Monday, 24 January 2011

Mental photography

People that are close to me often puzzle themselves over the fact that I remember past events with accurate precision, whilst I forget what I am saying during most sentences. Well, there is a reason for this! My mind is generally so awash with thoughts that I can never finish one sentence before the next thought has evolved into speech. This was later diagnosed as ADHD. Call it ADHD, call it mild autism, aspergers, OCD, or whatever the fuck you like. I think that it makes life infinitely more interesting and I would not change it for a normally functioning brain, not for all the brain cells in Mensa. My memory on the other hand is an extremely well functioning machine, which I constantly challenge with little mind games. From a young age, I developed (of my own accord), a number of little practices to help me remember experiences with all the vividness of the actual event.

The most effective of my memory techniques, was first used in January of 1976 and is something that I have used periodically throughout the rest of my life so far. Let me explain.

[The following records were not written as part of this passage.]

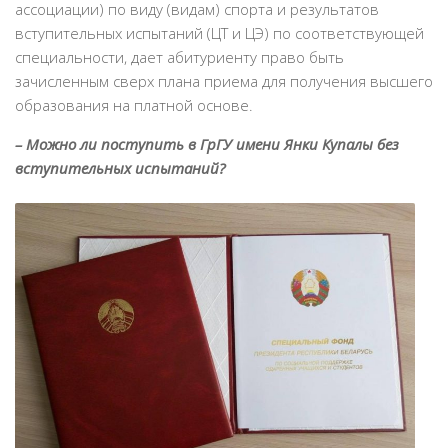
ассоциации) по виду (видам) спорта и результатов
вступительных испытаний (ЦТ и ЦЭ) по соответствующей
специальности, дает абитуриенту право быть
зачисленным сверх плана приема для получения высшего
образования на платной основе.
– Можно ли поступить в ГрГУ имени Янки Купалы без
вступительных испытаний?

After almost 6 years of being the poorest and coldest family in the hamlet of Osbaldeston, my dad informed us that we were moving. We would spend one last Christmas in Sykes Cottage and then head to the Borough of Rossendale soon after. More specifically we would be heading to the village of Helmshore where my dad would have a job working for somebody that he had recently met. As you can imagine, this was all very upsetting for a 5 year old. My little world of Oak trees,hay stacked meadows, babbling brooks and wild adventures in Sykes Cottage garden, was about to be shattered. Not even, the promise of a house with a real bathroom could raise me from my inner sadness, although it helped to soften the blow.

I remember that last Christmas of 1975 with great fondness. As if it were a parting gift from Mother Nature, the snow fell with a whiteness, crispness and beauty that I don't recall ever experiencing again. I sat on the living room window ledge and watched as the snow engulfed all in it's wake. First the path disappeared, next the grass, followed by the surrounding hedge, the garden gate and finally the garden sheds. Like a sponge I soaked it all up, in the knowledge that this was the last time that I was ever going to experience these particular emotions. I expanded upon this thought and decided that I would turn my brain into a camera to capture this moment in time forever. From my window ledge perch I focused on the snow covered wonderland, that was Sykes Cottage garden. To add to the tangibility of this mental process, I then blinked my eyes, as though they were the shutter of the camera. The image was instantly captured and I knew would remain with me for the rest of my life.

Using this technique I have built up an ever increasing photograph album in my mind. Every time I think that I am in a unique location or a time of my life that I wish to capture, I take a snapshot with my mental camera and the image is confined to memory. All I have to do is close my eyes and I can recall that moment with the clarity of the event itself. However, with these pictures comes a depth of reality that a photograph could never capture. I am unsure how you would call this in terms of dimensions, i.e. 3D, 4D, 5D or 6D, but what I do know is that this technique has played it's part in enabling me to relive key moments of my life, whenever I require.

In my life time of travels, when keeping my rucksack to a bare minimum is of up most importance, my mental camera is always packed and ready to go and adds no weight to my journey.

1 comment:

Julia Davies said...

So do you have any mental snapshots fom Korea?